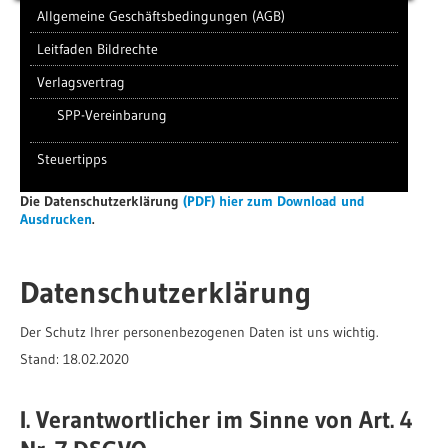
Allgemeine Geschäftsbedingungen (AGB)
Leitfaden Bildrechte
Verlagsvertrag
SPP-Vereinbarung
Steuertipps
Die Datenschutzerklärung
(PDF) hier zum Download und
Ausdrucken
.
Datenschutzerklärung
Der Schutz Ihrer personenbezogenen Daten ist uns wichtig.
Stand: 18.02.2020
I. Verantwortlicher im Sinne von Art. 4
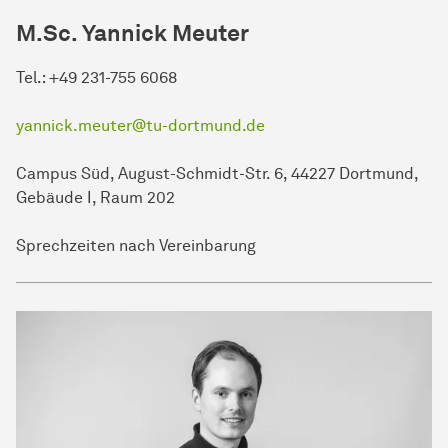
M.Sc. Yannick Meuter
Tel.: +49 231-755 6068
yannick.meuter@tu-dortmund.de
Campus Süd, August-Schmidt-Str. 6, 44227 Dortmund,
Gebäude I, Raum 202
Sprechzeiten nach Vereinbarung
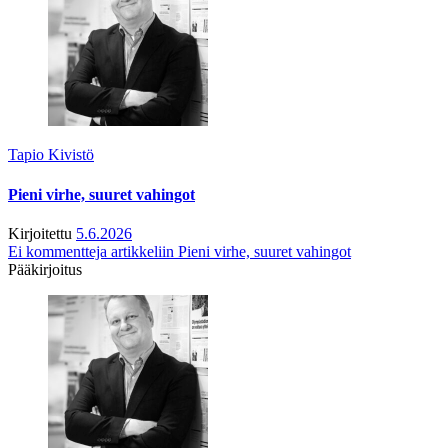
Tapio Kivistö
Pieni virhe, suuret vahingot
Kirjoitettu
5.6.2026
Ei kommentteja
artikkeliin Pieni virhe, suuret vahingot
Pääkirjoitus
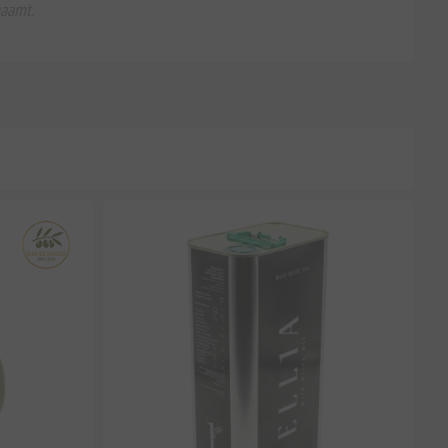
haamt.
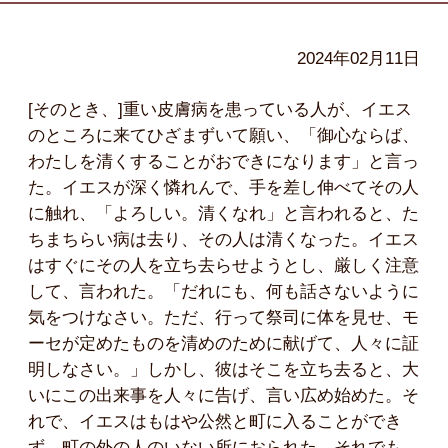
2024年02月11日
[そのとき、]重い皮膚病を患っている人が、イエス
のところに来てひざまずいて願い、「御心ならば、
わたしを清くすることがおできになります」と言っ
た。イエスが深く憐れんで、手を差し伸べてその人
に触れ、「よろしい。清くなれ」と言われると、た
ちまちらい病は去り、その人は清くなった。イエス
はすぐにその人を立ち去らせようとし、厳しく注意
して、言われた。「だれにも、何も話さないように
気をつけなさい。ただ、行って祭司に体を見せ、モ
ーセが定めたものを清めのために献げて、人々に証
明しなさい。」しかし、彼はそこを立ち去ると、大
いにこの出来事を人々に告げ、言い広め始めた。そ
れで、イエスはもはや公然と町に入ることができ
ず、町の外の人のいない所におられた。それでも、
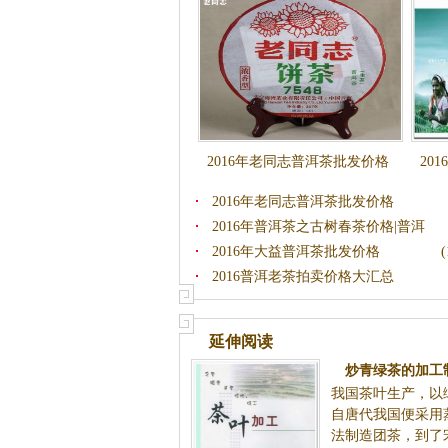
2016年老同志普洱茶批发价格
20
2016年老同志普洱茶批发价格
2016年普洱茶之古树春茶价格|普洱
2016年大益普洱茶批发价格
(
2016普洱老茶拍卖价格大汇总
延伸阅读
炒青绿茶的加工
我国茶叶生产，以
自唐代我国便采用
法制造团茶，到了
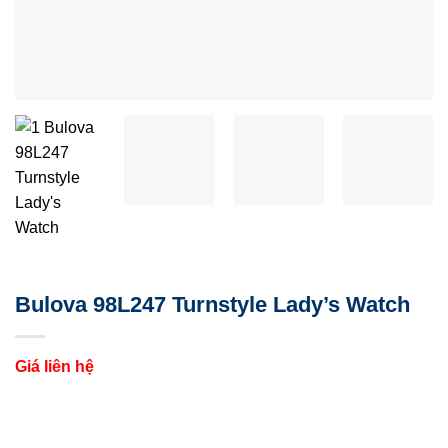
Bulova 98L247 Turnstyle Lady’s Watch
Giá liên hệ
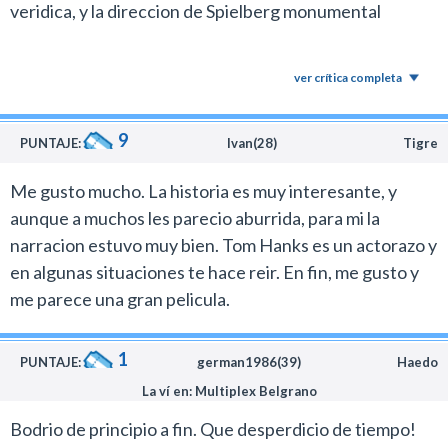
veridica, y la direccion de Spielberg monumental
ver crítica completa
9
PUNTAJE:
Ivan(28)
Tigre
Me gusto mucho. La historia es muy interesante, y
aunque a muchos les parecio aburrida, para mi la
narracion estuvo muy bien. Tom Hanks es un actorazo y
en algunas situaciones te hace reir. En fin, me gusto y
me parece una gran pelicula.
1
PUNTAJE:
german1986(39)
Haedo
La ví en: Multiplex Belgrano
Bodrio de principio a fin. Que desperdicio de tiempo!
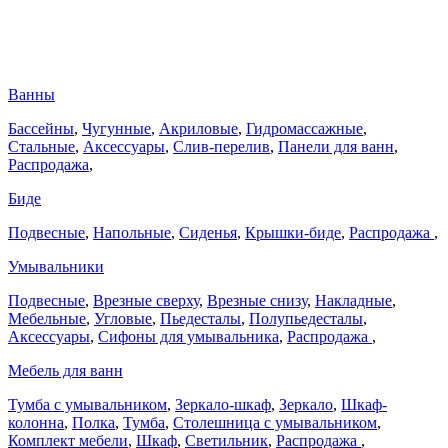
Ванны
Бассейны
,
Чугунные
,
Акриловые
,
Гидромассажные
,
Стальные
,
Аксессуары
,
Слив-перелив
,
Панели для ванн
,
Распродажа
,
Биде
Подвесные
,
Напольные
,
Сиденья
,
Крышки-биде
,
Распродажа
,
Умывальники
Подвесные
,
Врезные сверху
,
Врезные снизу
,
Накладные
,
Мебельные
,
Угловые
,
Пьедесталы
,
Полупьедесталы
,
Аксессуары
,
Сифоны для умывальника
,
Распродажа
,
Мебель для ванн
Тумба с умывальником
,
Зеркало-шкаф
,
Зеркало
,
Шкаф-
колонна
,
Полка
,
Тумба
,
Столешница с умывальником
,
Комплект мебели
,
Шкаф
,
Светильник
,
Распродажа
,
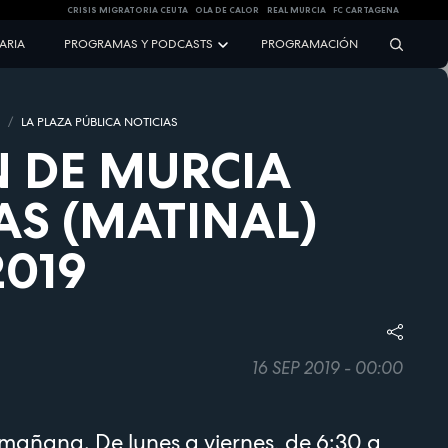
CRISIS MIGRATORIA CEUTA
OLA DE CALOR
REAL MURCIA
FC CARTAGENA
NARIA
PROGRAMAS Y PODCASTS
PROGRAMACIÓN
S
LA PLAZA PÚBLICA NOTICIAS
 DE MURCIA
AS (MATINAL)
2019
16 SEP 2019 - 00:00
a mañana. De lunes a viernes, de 6:30 a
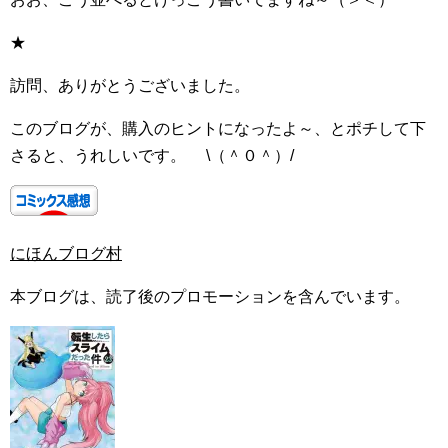
★
訪問、ありがとうございました。
このブログが、購入のヒントになったよ～、とポチして下
さると、うれしいです。 \（＾０＾）/
にほんブログ村
本ブログは、読了後のプロモーションを含んでいます。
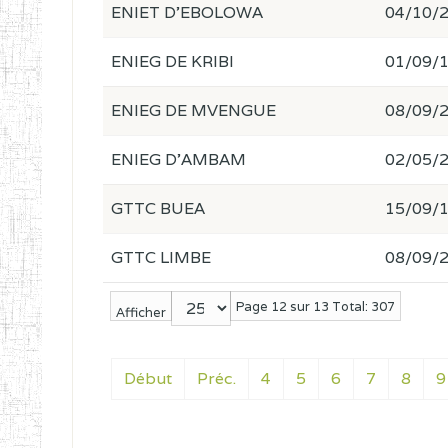
ENIET D'EBOLOWA
04/10/
ENIEG DE KRIBI
01/09/
ENIEG DE MVENGUE
08/09/
ENIEG D'AMBAM
02/05/
GTTC BUEA
15/09/
GTTC LIMBE
08/09/
Page 12 sur 13 Total: 307
Afficher
Début
Préc.
4
5
6
7
8
9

* * * * *

## Exercise
Among the entries, copy every line containing the word "Vereinbarung".

## Task result
SPP-Vereinbarung
Sprechzeiten nach Vereinbarung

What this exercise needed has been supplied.